--- Listed entries ---

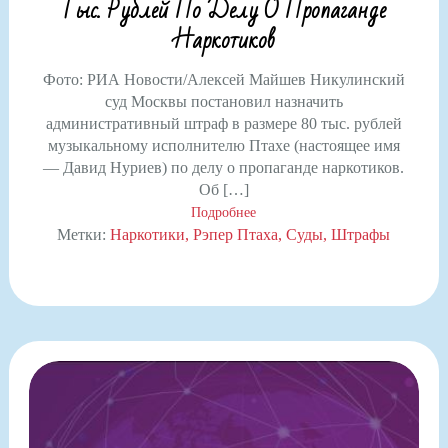
Тыс. Рублей По Делу О Пропаганде
Наркотиков
Фото: РИА Новости/Алексей Майшев Никулинский
суд Москвы постановил назначить
административный штраф в размере 80 тыс. рублей
музыкальному исполнителю Птахе (настоящее имя
— Давид Нуриев) по делу о пропаганде наркотиков.
Об […]
Подробнее
Метки:
Наркотики
Рэпер Птаха
Суды
Штрафы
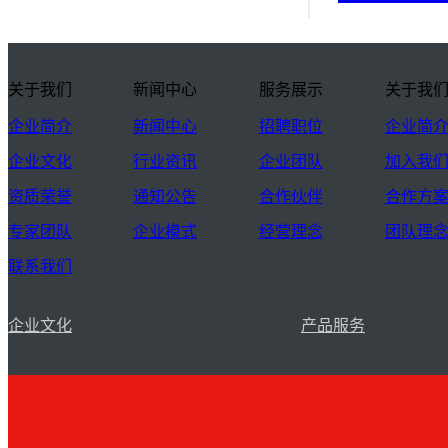
关于我们
新闻中心
服务展示
关于我
企业简介
新闻中心
招聘职位
企业简
企业文化
行业资讯
企业团队
加入我
资质荣誉
通知公告
合作伙伴
合作方
专家团队
企业模式
经营理念
团队理
联系我们
企业文化
产品服务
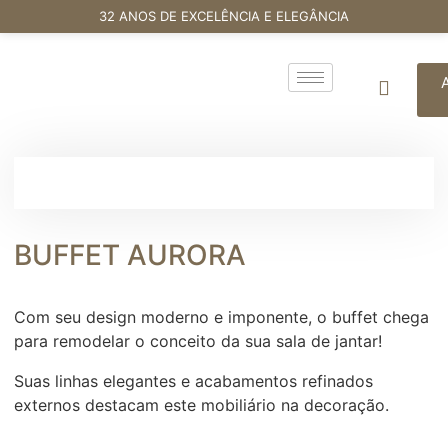
32 ANOS DE EXCELÊNCIA E ELEGÂNCIA
BUFFET AURORA
Com seu design moderno e imponente, o buffet chega
para remodelar o conceito da sua sala de jantar!
Suas linhas elegantes e acabamentos refinados
externos destacam este mobiliário na decoração.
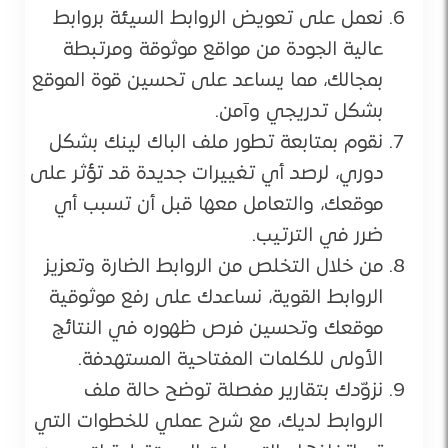
نعمل على تعويض الروابط السيئة بروابط
عالية الجودة من مواقع موثوقة ومرتبطة
بمجالك، مما يساعد على تحسين قوة الموقع
بشكل تدريجي وآمن.
نقوم بمتابعة تطور ملف الباك لينك بشكل
دوري، لرصد أي تغييرات جديدة قد تؤثر على
موقعك، والتعامل معها قبل أن تسبب أي
ضرر في الترتيب.
من خلال التخلص من الروابط الضارة وتعزيز
الروابط القوية، نساعدك على رفع موثوقية
موقعك وتحسين فرص ظهوره في النتائج
الأولى للكلمات المفتاحية المستهدفة.
نزوّدك بتقارير مفصلة توضح حالة ملف
الروابط لديك، مع شرح عملي للخطوات التي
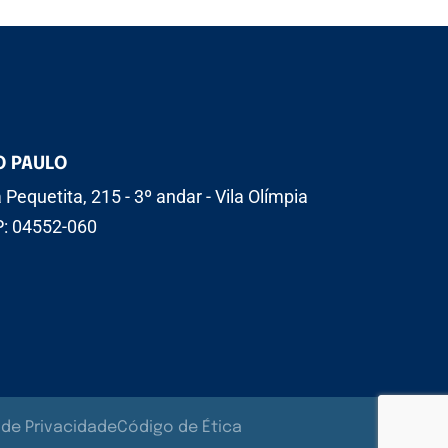
O PAULO
 Pequetita, 215 - 3º andar - Vila Olímpia
: 04552-060
a de Privacidade
Código de Ética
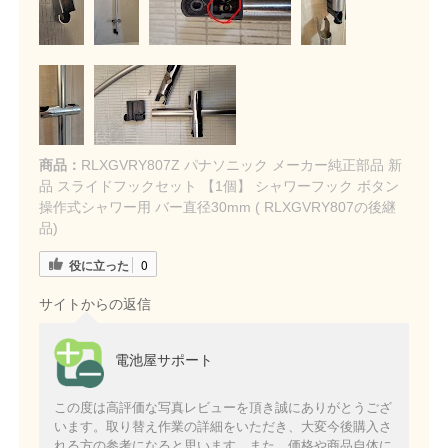
商品：
RLXGVRY807Z パナソニック メーカー純正部品 新
品 スライドフックセット 【1個】 シャワーフック ボタン
操作式シャワー用 バー直径30mm ( RLXGVRY807の後継
品)
役に立った
0
サイトからの返信
電池屋サポート
この度は高評価な写真レビューを頂き誠にありがとうござ
います。取り替え作業の詳細をいただき、大変今後購入さ
れる方の参考になると思います。また、価格や商品自体に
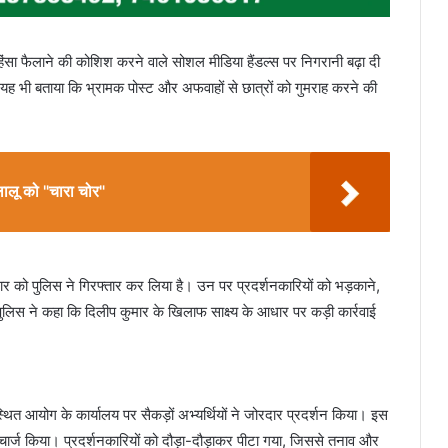
हिंसा फैलाने की कोशिश करने वाले सोशल मीडिया हैंडल्स पर निगरानी बढ़ा दी
 यह भी बताया कि भ्रामक पोस्ट और अफवाहों से छात्रों को गुमराह करने की
 लालू को "चारा चोर"
कुमार को पुलिस ने गिरफ्तार कर लिया है। उन पर प्रदर्शनकारियों को भड़काने,
पुलिस ने कहा कि दिलीप कुमार के खिलाफ साक्ष्य के आधार पर कड़ी कार्रवाई
्थित आयोग के कार्यालय पर सैकड़ों अभ्यर्थियों ने जोरदार प्रदर्शन किया। इस
ीचार्ज किया। प्रदर्शनकारियों को दौड़ा-दौड़ाकर पीटा गया, जिससे तनाव और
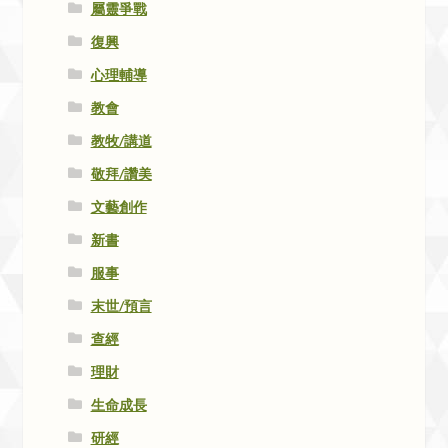
屬靈爭戰
復興
心理輔導
教會
教牧/講道
敬拜/讚美
文藝創作
新書
服事
末世/預言
查經
理財
生命成長
研經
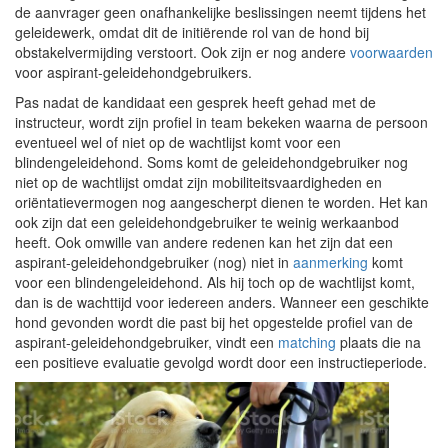
de aanvrager geen onafhankelijke beslissingen neemt tijdens het
geleidewerk, omdat dit de initiërende rol van de hond bij
obstakelvermijding verstoort. Ook zijn er nog andere
voorwaarden
voor aspirant-geleidehondgebruikers.
Pas nadat de kandidaat een gesprek heeft gehad met de
instructeur, wordt zijn profiel in team bekeken waarna de persoon
eventueel wel of niet op de wachtlijst komt voor een
blindengeleidehond. Soms komt de geleidehondgebruiker nog
niet op de wachtlijst omdat zijn mobiliteitsvaardigheden en
oriëntatievermogen nog aangescherpt dienen te worden. Het kan
ook zijn dat een geleidehondgebruiker te weinig werkaanbod
heeft. Ook omwille van andere redenen kan het zijn dat een
aspirant-geleidehondgebruiker (nog) niet in
aanmerking
komt
voor een blindengeleidehond. Als hij toch op de wachtlijst komt,
dan is de wachttijd voor iedereen anders. Wanneer een geschikte
hond gevonden wordt die past bij het opgestelde profiel van de
aspirant-geleidehondgebruiker, vindt een
matching
plaats die na
een positieve evaluatie gevolgd wordt door een instructieperiode.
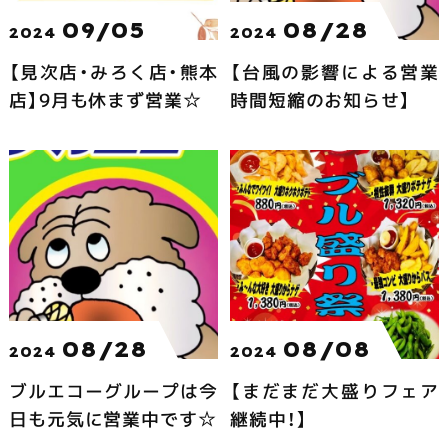
09/05
08/28
2024
2024
【見次店・みろく店・熊本
【台風の影響による営業
店】9月も休まず営業☆
時間短縮のお知らせ】
08/28
08/08
2024
2024
ブルエコーグループは今
【まだまだ大盛りフェア
日も元気に営業中です☆
継続中！】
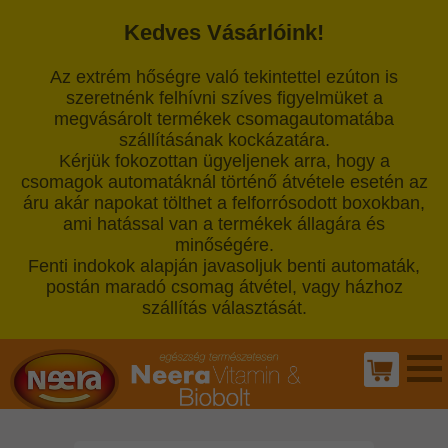
Kedves Vásárlóink!
Az extrém hőségre való tekintettel ezúton is
szeretnénk felhívni szíves figyelmüket a
megvásárolt termékek csomagautomatába
szállításának kockázatára.
Kérjük fokozottan ügyeljenek arra, hogy a
csomagok automatáknál történő átvétele esetén az
áru akár napokat tölthet a felforrósodott boxokban,
ami hatással van a termékek állagára és
minőségére.
Fenti indokok alapján javasoljuk benti automaták,
postán maradó csomag átvétel, vagy házhoz
szállítás választását.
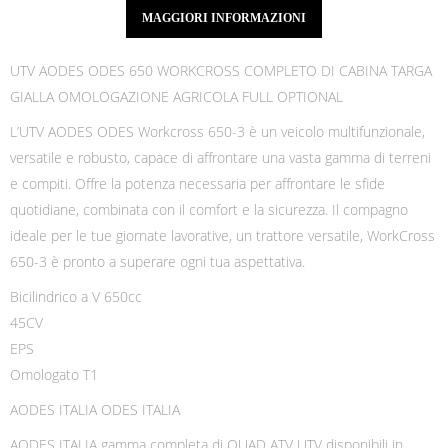
MAGGIORI INFORMAZIONI
UTV AODES ODES 650 WORKCROSS COMPLETO DI CABINA TARGA
GIALLA OMOLOGAZIONE AGRICOLA FULL OPTIONAL
L’UTV AODES ODES Workcross 650-3 è un veicolo multifunzionale,
versatile e robusto, capace di affrontare una vasta gamma di terreni
e compiti. Offre la potenza necessaria per affrontare le sfide
quotidiane, combinata con il comfort e la sicurezza. Il compagno
ideale per le tue giornate lavorative, un trattore versatile, WorkCross
650-3 è pronto a superare ogni tua aspettativa.
Bicilindrico a V 650cc
45CV
EPS
Omologato T1
AODES ITALIA ODES ITALIA
AODES ITALIA gamma completa di QUAD ATV UTV disponibili in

---

▶ What you have to do: Retype the entries verbatim and drop the pictures.

▶ Written answer:
Тыс. Рублей По Делу О Пропаганде
Наркотиков
Фото: РИА Новости/Алексей Майшев Никулинский
суд Москвы постановил назначить
административный штраф в размере 80 тыс. рублей
музыкальному исполнителю Птахе (настоящее имя
— Давид Нуриев) по делу о пропаганде наркотиков.
Об […]
Подробнее
Метки:
Наркотики
Рэпер Птаха
Суды
Штрафы
关于我们
新闻中心
服务展示
关于我
企业简介
新闻中心
招聘职位
企业简
企业文化
行业资讯
企业团队
加入我
资质荣誉
通知公告
合作伙伴
合作方
专家团队
企业模式
经营理念
团队理
联系我们
企业文化
产品服务
32 ANOS DE EXCELÊNCIA E ELEGÂNCIA
BUFFET AURORA
Com seu design moderno e imponente, o buffet chega
para remodelar o conceito da sua sala de jantar!
Suas linhas elegantes e acabamentos refinados
externos destacam este mobiliário na decoração.
نعمل على تعويض الروابط السيئة بروابط
عالية الجودة من مواقع موثوقة ومرتبطة
بمجالك، مما يساعد على تحسين قوة الموقع
بشكل تدريجي وآمن.
نقوم بمتابعة تطور ملف الباك لينك بشكل
دوري، لرصد أي تغييرات جديدة قد تؤثر على
موقعك، والتعامل معها قبل أن تسبب أي
ضرر في الترتيب.
من خلال التخلص من الروابط الضارة وتعزيز
الروابط القوية، نساعدك على رفع موثوقية
موقعك وتحسين فرص ظهوره في النتائج
الأولى للكلمات المفتاحية المستهدفة.
نزوّدك بتقارير مفصلة توضح حالة ملف
الروابط لديك، مع شرح عملي للخطوات التي
O PAULO
 Pequetita, 215 - 3º andar - Vila Olímpia
: 04552-060
a de Privacidade
Código de Ética
商品：
RLXGVRY807Z パナソニック メーカー純正部品 新
品 スライドフックセット 【1個】 シャワーフック ボタン
操作式シャワー用 バー直径30mm ( RLXGVRY807の後継
品)
役に立った
0
サイトからの返信
電池屋サポート
この度は高評価な写真レビューを頂き誠にありがとうござ
います。取り替え作業の詳細をいただき、大変今後購入さ
れる方の参考になると思います。また、価格や商品自体に
हिंसा फैलाने की कोशिश करने वाले सोशल मीडिया हैंडल्स पर निगरानी बढ़ा दी
 यह भी बताया कि भ्रामक पोस्ट और अफवाहों से छात्रों को गुमराह करने की
 लालू को "चारा चोर"
कुमार को पुलिस ने गिरफ्तार कर लिया है। उन पर प्रदर्शनकारियों को भड़काने,
पुलिस ने कहा कि दिलीप कुमार के खिलाफ साक्ष्य के आधार पर कड़ी कार्रवाई
्थित आयोग के कार्यालय पर सैकड़ों अभ्यर्थियों ने जोरदार प्रदर्शन किया। इस
ीचार्ज किया। प्रदर्शनकारियों को दौड़ा-दौड़ाकर पीटा गया, जिससे तनाव और
屬靈爭戰
復興
心理輔導
教會
教牧/講道
敬拜/讚美
文藝創作
新書
服事
末世/預言
查經
理財
生命成長
研經
de aanvrager geen onafhankelijke beslissingen neemt tijdens het
geleidewerk, omdat dit de initiërende rol van de hond bij
obstakelvermijding verstoort. Ook zijn er nog andere
voorwaarden
voor aspirant-geleidehondgebruikers.
Pas nadat de kandidaat een gesprek heeft gehad met de
instructeur, wordt zijn profiel in team bekeken waarna de persoon
eventueel wel of niet op de wachtlijst komt voor een
blindengeleidehond. Soms komt de geleidehondgebruiker nog
niet op de wachtlijst omdat zijn mobiliteitsvaardigheden en
oriëntatievermogen nog aangescherpt dienen te worden. Het kan
ook zijn dat een geleidehondgebruiker te weinig werkaanbod
heeft. Ook omwille van andere redenen kan het zijn dat een
aspirant-geleidehondgebruiker (nog) niet in
aanmerking
komt
voor een blindengeleidehond. Als hij toch op de wachtlijst komt,
dan is de wachttijd voor iedereen anders. Wanneer een geschikte
hond gevonden wordt die past bij het opgestelde profiel van de
aspirant-geleidehondgebruiker, vindt een
matching
plaats die na
een positieve evaluatie gevolgd wordt door een instructieperiode.
09/05
08/28
2024
2024
【見次店・みろく店・熊本
【台風の影響による営業
店】9月も休まず営業☆
時間短縮のお知らせ】
08/28
08/08
2024
2024
ブルエコーグループは今
【まだまだ大盛りフェア
日も元気に営業中です☆
継続中！】
Kedves Vásárlóink!
Az extrém hőségre való tekintettel ezúton is
szeretnénk felhívni szíves figyelmüket a
megvásárolt termékek csomagautomatába
szállításának kockázatára.
Kérjük fokozottan ügyeljenek arra, hogy a
csomagok automatáknál történő átvétele esetén az
áru akár napokat tölthet a felforrósodott boxokban,
ami hatással van a termékek állagára és
minőségére.
Fenti indokok alapján javasoljuk benti automaták,
postán maradó csomag átvétel, vagy házhoz
szállítás választását.
MAGGIORI INFORMAZIONI
UTV AODES ODES 650 WORKCROSS COMPLETO DI CABINA TARGA
GIALLA OMOLOGAZIONE AGRICOLA FULL OPTIONAL
L’UTV AODES ODES Workcross 650-3 è un veicolo multifunzionale,
versatile e robusto, capace di affrontare una vasta gamma di terreni
e compiti. Offre la potenza necessaria per affrontare le sfide
quotidiane, combinata con il comfort e la sicurezza. Il compagno
ideale per le tue giornate lavorative, un trattore versatile, WorkCross
650-3 è pronto a superare ogni tua aspettativa.
Bicilindrico a V 650cc
45CV
EPS
Omologato T1
AODES ITALIA ODES ITALIA
AODES ITALIA gamma completa di QUAD ATV UTV disponibili in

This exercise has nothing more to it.